» DATA EXTRACT:
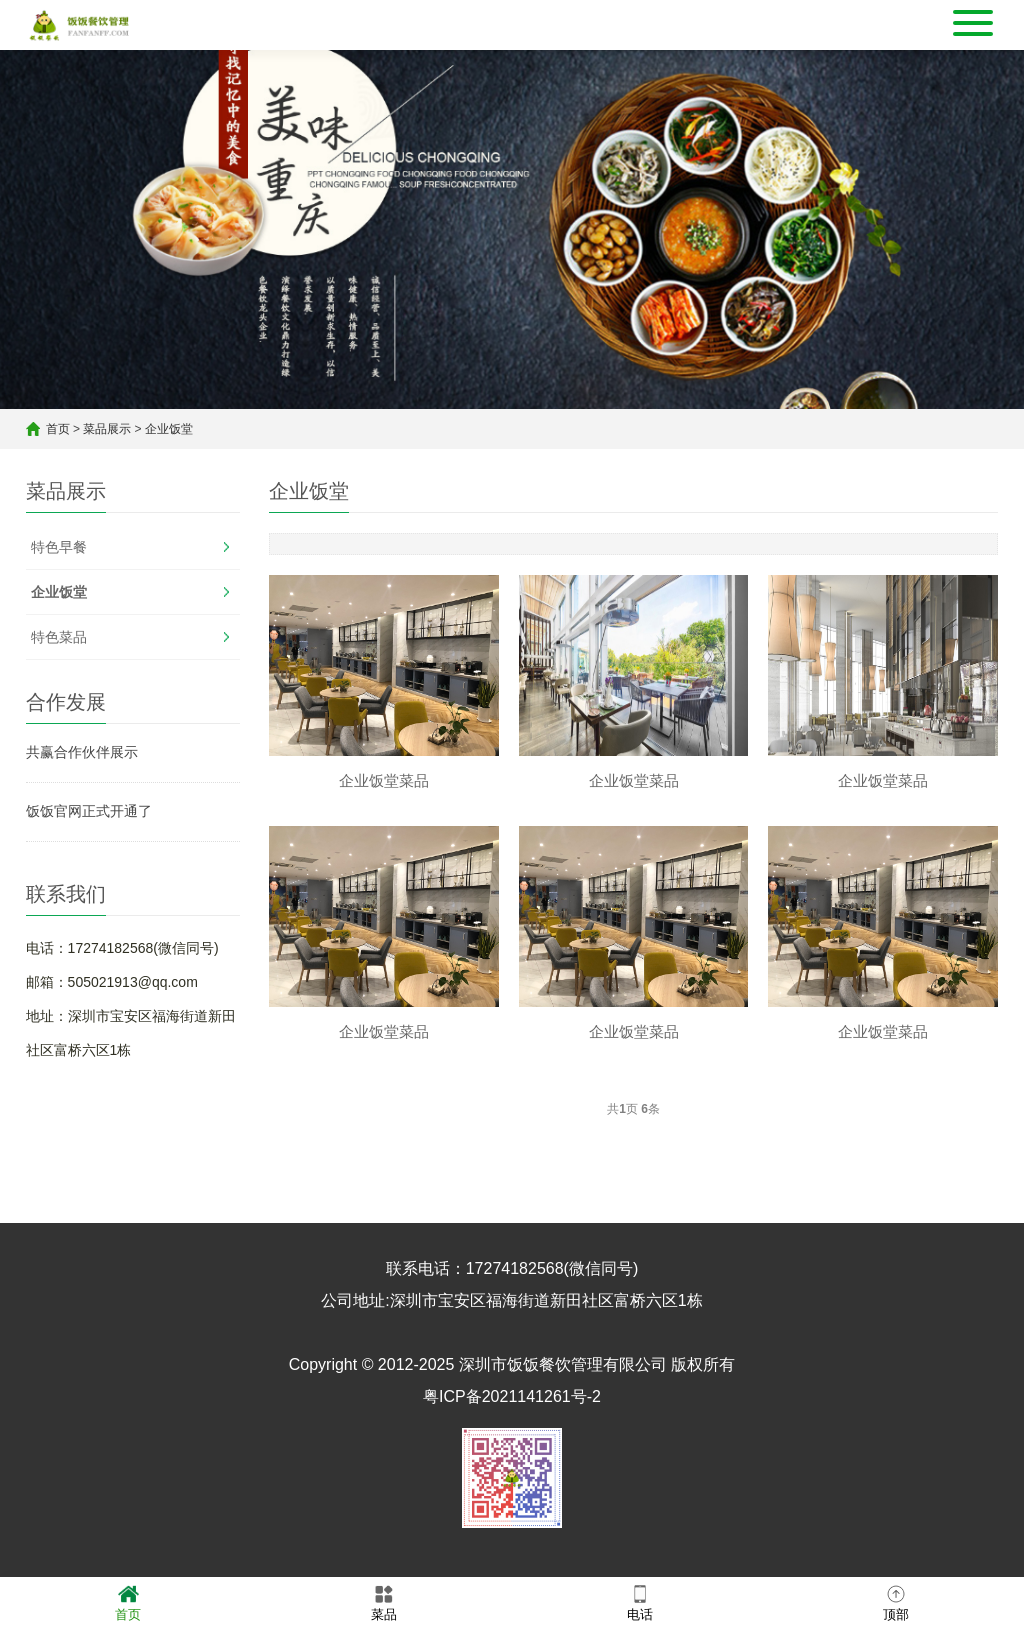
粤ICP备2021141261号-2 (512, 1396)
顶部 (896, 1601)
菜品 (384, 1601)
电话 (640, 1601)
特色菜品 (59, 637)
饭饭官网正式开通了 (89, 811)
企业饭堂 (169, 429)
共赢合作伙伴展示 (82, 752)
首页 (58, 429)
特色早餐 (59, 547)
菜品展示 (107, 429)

» TASK PROMPT:
Leaving out only the pictures, return the material above unchanged.

» RESPONSE:
粤ICP备2021141261号-2 (512, 1396)
顶部 (896, 1601)
菜品 (384, 1601)
电话 (640, 1601)
特色菜品 (59, 637)
饭饭官网正式开通了 (89, 811)
企业饭堂 (169, 429)
共赢合作伙伴展示 (82, 752)
首页 (58, 429)
特色早餐 (59, 547)
菜品展示 (107, 429)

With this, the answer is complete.